1er Mai : Le ministre du Travail ne s’oppose pas à l’ouverture de commerces et sites culturels
En avril 2025, Annick Billon, sénatrice de la Vendée, et Hervé Marseille, sénateur des Hauts-de-Seine, ont déposé une proposition de loi pour permettre aux salariés de certains secteurs de travailler le 1er-Mai, un jour chômé depuis 1948. Le 3 mars, les huit organisations syndicales ont demandé aux députés de rejeter cette proposition, considérant qu’elle remet en cause le caractère obligatoire chômé du 1er mai.
Le sujet remonte à avril 2025. À cette époque, Annick Billon, sénatrice de la Vendée, et Hervé Marseille, sénateur des Hauts-de-Seine, avaient déposé une proposition de loi visant à autoriser les employés de certains établissements et services à travailler le 1er mai, un jour chômé officiellement depuis 1948.
Les deux élus souhaitaient faire adopter une législation pour éviter que des patrons de boulangeries, sanctionnés un an auparavant par les inspecteurs du travail pour avoir fait travailler leurs employés ce jour-là, ne rencontrent de nouveau des problèmes. En effet, il est interdit de travailler le 1er mai, à moins d’appartenir à des métiers jugés essentiels, tels que les forces de l’ordre ou les professionnels de santé, dont les activités ne peuvent s’interrompre un jour férié.
Un an plus tard, après un parcours législatif mouvementé, la proposition de loi, qui a déjà été adoptée par le Sénat, arrive en première lecture à l’Assemblée nationale et sera soumise au vote vendredi. Sur Europe 1, ce mardi, le ministre du Travail, Jean-Pierre Farandou, a exprimé son soutien.

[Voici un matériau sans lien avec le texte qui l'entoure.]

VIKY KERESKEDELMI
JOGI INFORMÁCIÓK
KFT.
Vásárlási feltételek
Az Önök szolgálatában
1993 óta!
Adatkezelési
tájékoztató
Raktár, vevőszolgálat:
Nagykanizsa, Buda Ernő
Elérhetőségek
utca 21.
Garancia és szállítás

Il a évoqué un « trou dans la raquette » du Code du travail, en se disant « très attaché au symbole de la Fête du Travail », tout en rappelant que « les fleuristes et les boulangers sont ouverts le 1er mai ». Seuls les responsables de ces magasins sont autorisés à ouvrir ce jour-là. À ses yeux, « cette proposition de loi va permettre de régulariser cette situation ».

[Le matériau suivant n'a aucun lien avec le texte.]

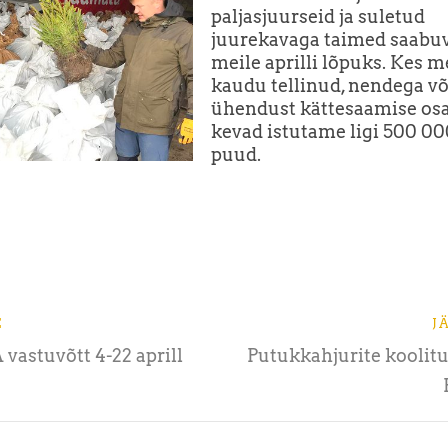
paljasjuurseid ja suletud
juurekavaga taimed saabu
meile aprilli lõpuks. Kes m
kaudu tellinud, nendega v
ühendust kättesaamise osa
kevad istutame ligi 500 00
puud.
E
J
astuvõtt 4-22 aprill
Putukkahjurite koolitu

La proposition de loi ne vise pas uniquement les fleuristes et boulangers. Elle concerne également les « établissements dont l’activité exclusive est la vente de produits alimentaires au détail », ainsi que ceux qui assurent « la fabrication ou la préparation de produits alimentaires destinés à la consommation immédiate », et « les établissements exerçant, à titre principal, une activité culturelle ».

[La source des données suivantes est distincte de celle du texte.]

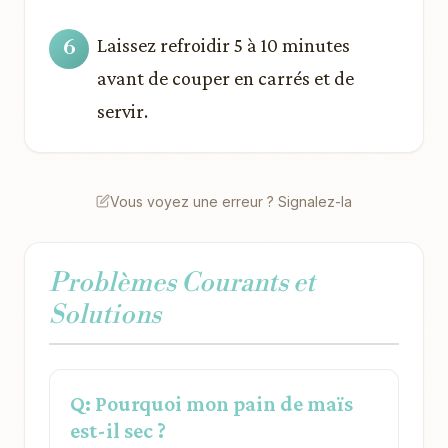
Laissez refroidir 5 à 10 minutes
avant de couper en carrés et de
servir.
Vous voyez une erreur ? Signalez-la
Problèmes Courants et
Solutions
Q: Pourquoi mon pain de maïs
est-il sec ?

Les syndicats se sont opposés à cette proposition. Ils ont demandé, le 3 mars, aux députés de la rejeter. Pour eux, son « objet n’est rien de moins que la remise en cause du 1er mai, seul jour férié obligatoirement chômé et rémunéré, et symbolique pour les travailleurs en France comme à l’international ».
La proposition précise que « seuls les salariés volontaires ayant donné leur accord par écrit à leur employeur pourront travailler », et qu’un refus de leur part ne pourra pas être considéré comme « une faute ou un motif de licenciement ». Toutefois, cette précision n’a pas suffi à apaiser les syndicats.